Wer zu früh kommt, den bestraft das Leben. Manche Männer können aber nichts dafür — der frühzeitige Samenerguss ist in ihren Genen festgeschrieben.

Der frühzeitige Samenerguss (Ejaculatio praecox) ist die häufigste sexuelle Störung beim männlichen Geschlecht — rund ein Drittel aller Männer soll darunter leiden. Bisher wurden praktisch ausschliesslich psychologische Faktoren dafür verantwortlich gemacht, doch eine Untersuchung unter der Leitung des Neurologen Marcel Waldinger an der Universität von Utrecht hat mit dieser Vorstellung aufgeräumt: Wie schnell der Akt für einen Mann vorbei ist, hängt unter anderem auch von seiner genetischen Struktur ab.

Zeitmessung beim Sex

Die Forscher nahmen 89 Niederländer, die unter primärer vorzeitiger Ejakulation leiden, genauer unter die Lupe, wie der britische Newsdienst BBC berichtet. Primäre vorzeitige Ejakulation bedeutet, dass die Männer schon seit ihrem ersten sexuellen Kontakt unter der Störung leiden.

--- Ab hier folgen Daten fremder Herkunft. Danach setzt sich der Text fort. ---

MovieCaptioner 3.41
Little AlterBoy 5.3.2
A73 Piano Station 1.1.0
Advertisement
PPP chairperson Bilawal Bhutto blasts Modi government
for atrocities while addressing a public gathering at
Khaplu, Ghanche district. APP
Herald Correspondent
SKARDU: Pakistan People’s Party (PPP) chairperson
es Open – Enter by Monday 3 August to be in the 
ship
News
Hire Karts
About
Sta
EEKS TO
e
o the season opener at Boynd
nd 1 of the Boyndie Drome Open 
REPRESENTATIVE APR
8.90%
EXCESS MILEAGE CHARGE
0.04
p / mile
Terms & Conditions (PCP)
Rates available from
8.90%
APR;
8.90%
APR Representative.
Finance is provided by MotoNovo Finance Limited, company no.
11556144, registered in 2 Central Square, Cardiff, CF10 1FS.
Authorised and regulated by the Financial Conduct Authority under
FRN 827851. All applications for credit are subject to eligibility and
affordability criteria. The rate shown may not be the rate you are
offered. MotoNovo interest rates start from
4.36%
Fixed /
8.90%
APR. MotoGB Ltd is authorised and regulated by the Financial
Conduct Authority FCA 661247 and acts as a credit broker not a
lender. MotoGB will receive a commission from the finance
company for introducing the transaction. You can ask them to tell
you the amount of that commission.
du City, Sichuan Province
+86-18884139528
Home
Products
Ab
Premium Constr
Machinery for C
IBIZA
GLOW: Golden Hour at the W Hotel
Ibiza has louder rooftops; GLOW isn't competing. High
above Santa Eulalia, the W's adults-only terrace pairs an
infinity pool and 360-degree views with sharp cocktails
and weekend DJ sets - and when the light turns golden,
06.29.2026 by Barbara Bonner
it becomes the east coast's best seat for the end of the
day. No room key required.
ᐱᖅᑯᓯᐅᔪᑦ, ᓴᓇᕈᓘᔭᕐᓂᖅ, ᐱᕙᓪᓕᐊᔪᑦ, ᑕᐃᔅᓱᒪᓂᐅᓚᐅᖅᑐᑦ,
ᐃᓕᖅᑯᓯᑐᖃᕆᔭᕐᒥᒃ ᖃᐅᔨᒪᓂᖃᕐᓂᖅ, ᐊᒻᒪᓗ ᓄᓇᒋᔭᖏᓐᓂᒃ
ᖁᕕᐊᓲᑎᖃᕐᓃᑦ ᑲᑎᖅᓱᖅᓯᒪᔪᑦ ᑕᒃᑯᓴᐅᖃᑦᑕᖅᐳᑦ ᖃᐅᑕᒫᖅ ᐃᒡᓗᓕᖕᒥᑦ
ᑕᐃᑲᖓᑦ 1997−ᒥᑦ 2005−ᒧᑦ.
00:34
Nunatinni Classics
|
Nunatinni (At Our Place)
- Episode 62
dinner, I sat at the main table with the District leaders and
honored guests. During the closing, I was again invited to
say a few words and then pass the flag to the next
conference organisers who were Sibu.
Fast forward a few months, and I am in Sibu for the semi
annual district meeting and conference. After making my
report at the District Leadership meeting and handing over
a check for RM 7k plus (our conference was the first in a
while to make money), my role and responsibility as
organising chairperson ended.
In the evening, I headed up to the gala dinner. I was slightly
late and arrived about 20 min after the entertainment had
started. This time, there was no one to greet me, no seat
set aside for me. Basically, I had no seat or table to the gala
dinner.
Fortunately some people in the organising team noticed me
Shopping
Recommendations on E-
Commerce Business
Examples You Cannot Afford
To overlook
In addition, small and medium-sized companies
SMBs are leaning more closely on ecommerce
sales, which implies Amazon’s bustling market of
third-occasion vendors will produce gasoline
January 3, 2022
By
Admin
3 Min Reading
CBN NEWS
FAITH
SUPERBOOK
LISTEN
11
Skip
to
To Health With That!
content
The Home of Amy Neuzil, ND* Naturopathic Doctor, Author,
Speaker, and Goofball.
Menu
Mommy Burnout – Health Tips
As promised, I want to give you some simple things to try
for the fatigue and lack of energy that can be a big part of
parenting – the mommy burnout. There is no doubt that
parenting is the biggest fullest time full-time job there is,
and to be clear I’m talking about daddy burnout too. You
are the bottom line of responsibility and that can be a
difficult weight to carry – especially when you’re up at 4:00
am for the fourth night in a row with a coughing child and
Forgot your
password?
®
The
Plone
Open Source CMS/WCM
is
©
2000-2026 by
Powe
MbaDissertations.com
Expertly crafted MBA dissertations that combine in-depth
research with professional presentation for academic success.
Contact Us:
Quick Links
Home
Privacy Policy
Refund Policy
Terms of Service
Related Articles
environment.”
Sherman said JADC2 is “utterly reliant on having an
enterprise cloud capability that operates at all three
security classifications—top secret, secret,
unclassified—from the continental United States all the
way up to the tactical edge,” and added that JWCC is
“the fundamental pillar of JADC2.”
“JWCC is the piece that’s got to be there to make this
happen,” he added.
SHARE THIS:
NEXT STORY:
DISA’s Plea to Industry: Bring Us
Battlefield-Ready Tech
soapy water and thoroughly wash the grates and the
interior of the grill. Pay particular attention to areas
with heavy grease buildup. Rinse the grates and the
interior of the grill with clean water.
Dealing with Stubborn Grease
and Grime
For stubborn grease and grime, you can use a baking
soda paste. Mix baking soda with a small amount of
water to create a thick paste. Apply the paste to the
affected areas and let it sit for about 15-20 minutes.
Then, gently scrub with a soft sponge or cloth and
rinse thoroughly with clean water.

Eine zweite Gruppe von 92 Männern diente als Kontrollgruppe. Die Partnerinnen der Testpersonen mussten während eines Monats bei jedem Geschlechtsakt die Zeit bis zum Samenerguss messen.

Schlüsselhormon Serotonin

Bei den Männern, die unter der lästigen Störung leiden, stellten die Wissenschaftler eine niedrigere Aktivität des Botenstoffs Serotonin zwischen den Nervenenden in jener Hirnregion fest, die den Samenerguss steuert. Die verminderte Aktivität des Hormons führt dazu, so Waldinger, dass Signale zwischen den Nervenzellen auf andere Weise übertragen werden.

Geregelt wird die Serotonin-Aktivität und damit die Schnelligkeit des Samenergusses von dem bereits früher entdeckten Gen 5-HTTLP. Es gibt drei Varianten des Gens; eine davon sorgt für eine bedeutend frühere Ejakulation: Die untersuchten Männer mit der Störung ejakulierten doppelt so schnell wie die Männer der Kontrollgruppe.

«Schnelle Reflexe»

Die britische Sexualtherapeutin Paula Hall sagte gegenüber der BBC, das Problem des vorzeitigen Samenergusses sei eindeutig nicht nur psychologischer Natur. Allerdings könne ein psychologisches Element mitspielen. Entscheidend sei die Frage, wie viel Kontrolle der Mann selber ausüben könne: «Wenn das Problem nur mit der Partnerin auftaucht, dann ist es wahrscheinlich eher psychologisch.»

Männer mit vorzeitigem Samenerguss hätten generell schnelle Reflexe, fügte Hall an. «Sie können exzellente Tennisspieler sein oder Computer-Gamer, zum Beispiel.»